Back in the day when a graduate could change out of their graduation robe and open up a private practice the next day, without any additional training, it was different. Podiatrists needed to be practice-ready on Day One after graduation. Now each graduate will complete a three-year, hospital-based residency program before getting to that same point of opening an office. The hand off is astronomically different. 

“The profession was suspicious about our plan,” Satterfield said. “But when I look at how well our students do, I know why we have gained the profession’s confidence.” She is speaking of the board scores and residency placement rates. In the history of the college 224 of the 225  graduates have earned a residency program. And the first seating for those board exams that concentrate on podiatric medicine, surgery and biomechanics – Part 2 APMLE – are consistently high. (94% over the College’s history and 100% for the past two years. ) As for the clinical skills physical exam board, a day of seeing standardized patients – 12 – to do a history and physical and SOAP note, not one CPM student has ever taken the board and failed. Not one.  

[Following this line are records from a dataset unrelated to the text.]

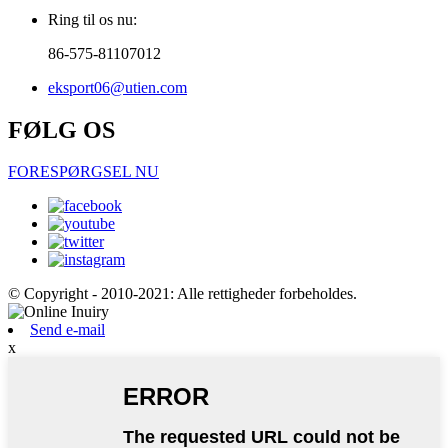
Ring til os nu:
86-575-81107012
eksport06@utien.com
FØLG OS
FORESPØRGSEL NU
© Copyright - 2010-2021: Alle rettigheder forbeholdes.
Send e-mail
x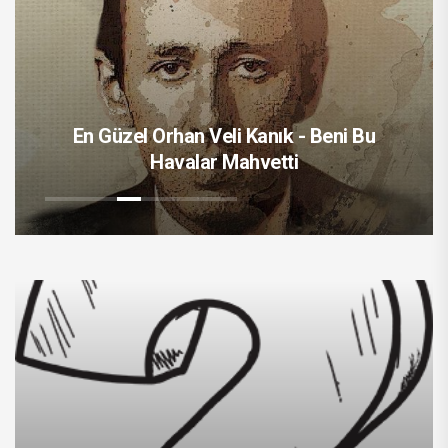
En Güzel Orhan Veli Kanık - Beni Bu
Havalar Mahvetti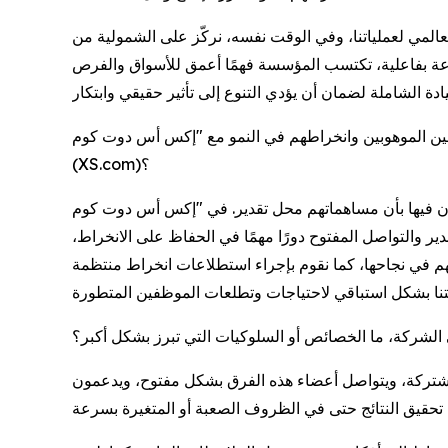
المي لعملياتنا، وفي الوقت نفسه، نركّز على الشمولية من
عة بفاعلية، تكتسب المؤسسة فهمًا أعمق للأسواق والفرص
ترفين الموهوبين وانخراطهم في النمو مع "إكس أس دوت كوم"
(XS.com)؟
هماتهم محل تقدير. في "إكس أس دوت كوم" (XS.com)، نركّز على خلق
ر والتواصل المفتوح دورًا مهمًا في الحفاظ على الانخراط،
هم في نجاحها، كما نقوم بإجراء استطلاعات انخراط منتظمة
في الشركة، ما الخصائص أو السلوكيات التي تبرز بشكل أكبر؟
 المشتركة، ويتواصل أعضاء هذه الفرق بشكل مفتوح، ويدعمون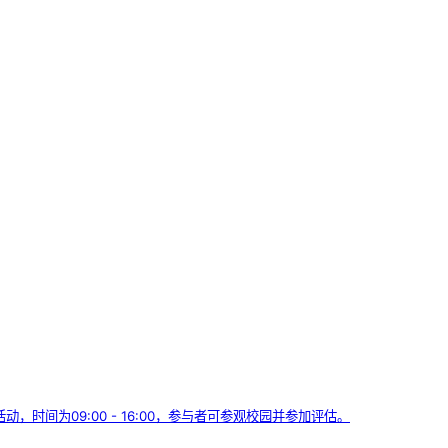
，时间为09:00 - 16:00，参与者可参观校园并参加评估。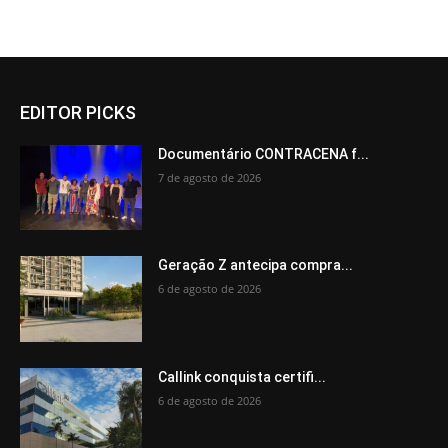
EDITOR PICKS
Documentário CONTRACENA f...
7 de agosto de 2026
Geração Z antecipa compra...
6 de agosto de 2026
Callink conquista certifi...
6 de agosto de 2026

“I think we are doing something right.” 

Occasionally you will read in a blog that a DPM can’t reach for parity because they don’t do some element of the allopathic or osteopathic curriculum – whether it be reproductive medicine, or psychiatry. That is why the WUCPM students do all of those courses, taking the same exams as do their DO colleagues.

It is interesting that there is a pathway for a DDS or DMD to become an Oral Maxillofacial MD while the dental curriculum has drifted away, in most schools, from the medical basis it once had. In their place the DPMs at the newer schools of podiatric medicine have come closer. At WUCPM, the students are embedded in 94% of the DO curriculum. The only course they do not share is Osteopathic Manipulative Medicine. In its place the students take podiatric medicine.  

“If you think about it, much of the curriculum presented in traditional colleges actually has a place in the general medical curriculum. Onychomycosis? In derm. Venous stasis disease? In cardio. And on and on.”  

It has been rewarding to hear news of our graduates performing as physicians in their residency programs – being the doctor who successfully ran a full code on a patient, another who insisted that a patient had a bowel obstruction and saved her life because of his insistence, another who delivered a baby in the emergency department. Just as an intern in orthopedics, or internal medicine or endocrinology would have. “Become a strong physician first and then concentrate on your specialty,” she concludes.